Her mileage set a women's record and attracted international attention. Her subsequent plan to cycle across the USA had to be called off because of the Second World War. She also later met René Menzies and Tommy Godwin, who successively held the men's record for greatest distance cycled in a year, among other achievements.

In 1940 she broke three records riding a tricycle — the 25-, 50-, and 100-mile distances.

==Personal life==
She was born Lilian Irene Bartram on 13 April 1914 in Camden, north London. Her father was a toolmaker. She attended the Lyulph Stanley Central School, Camden and left aged 16 to become a typist and secretary. During the Second World War she worked in the buying office of an aircraft company.

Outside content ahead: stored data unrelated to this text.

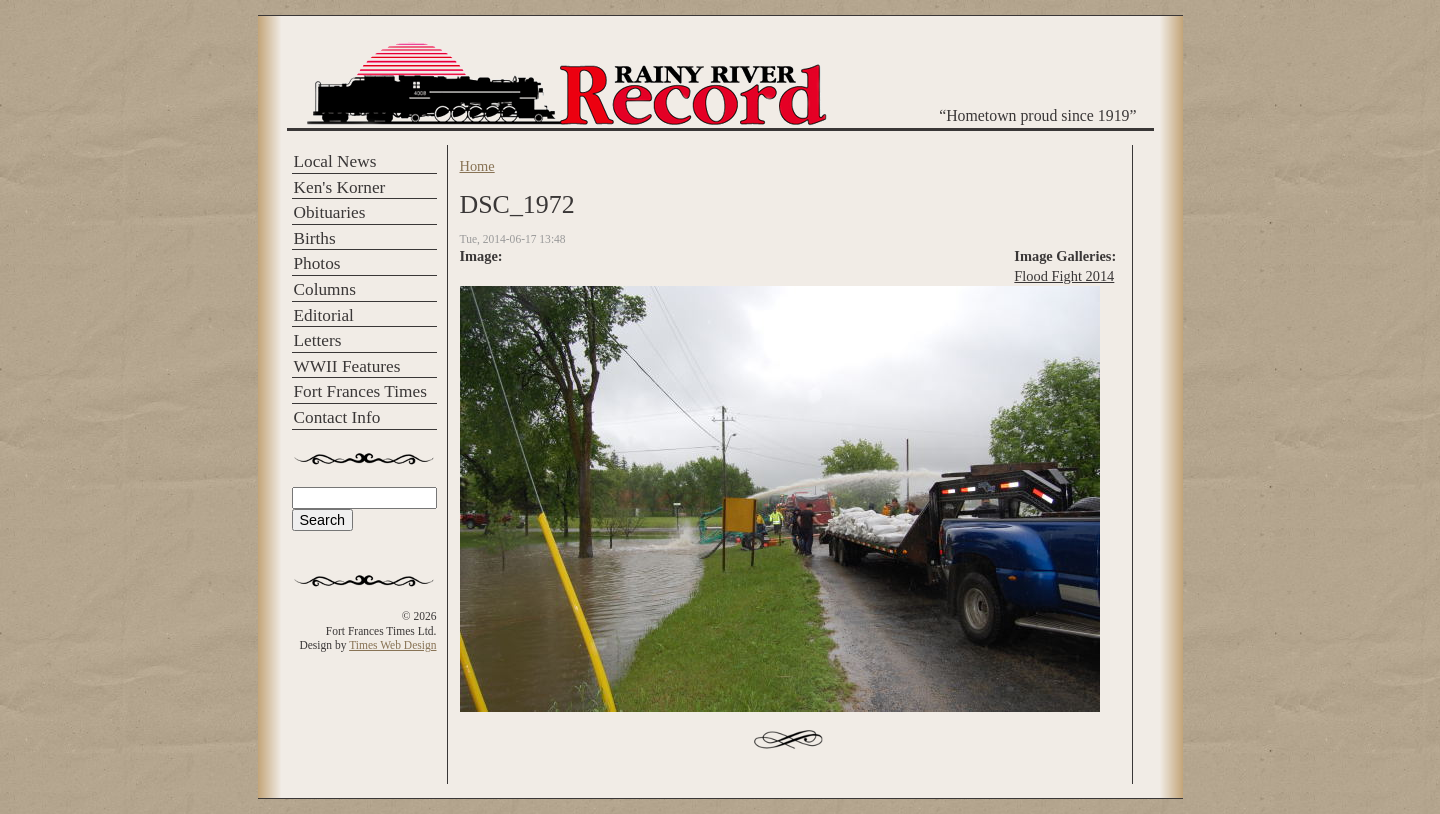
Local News (335, 161)
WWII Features (347, 366)
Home (477, 166)
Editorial (324, 315)
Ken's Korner (340, 187)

Her first marriage to Freddie Dovey ended in divorce, with one son. She subsequently married George Fleming (d. 1997) after the Second World War, a cyclist with a huge racing pedigree who had a number of cycling records. They had a stepson from his previous relationship. In later life she lived in Devon. She died at the age of 100 years on 12 May 2014 after a short illness.

==Legacy and similar record attempts by other women==
In 1942 Pat Hawkins set out to take the record from Fleming but her total mileage of 54,402.8 miles was disallowed after a review of her log books by the Australian cycling authorities.

The Billie Fleming Tribute Cycle Ride in 2015 aimed to recreate Fleming's ride over 2015, with different women riders each day. By the end of the year 400 riders had covered 107,000 miles.

Kajsa Tylen was inspired by Fleming, and started to cycle on New Year's Day 2016, aiming to cover 36000 mi at 100 mi per day. She said that she wanted to motivate people to exercise rather than raise money for charity. Tylen broke Fleming's record.

American Amanda Coker began a certified attempt to surpass Fleming's record on 15 May 2016. On 21 September 2016, after only 130 days into her attempt, Coker passed Fleming's record. Coker then went on to set the Guinness overall record (male or female) on 15 May 2017 when she finished with 86,573.2 miles (139,326.34 km).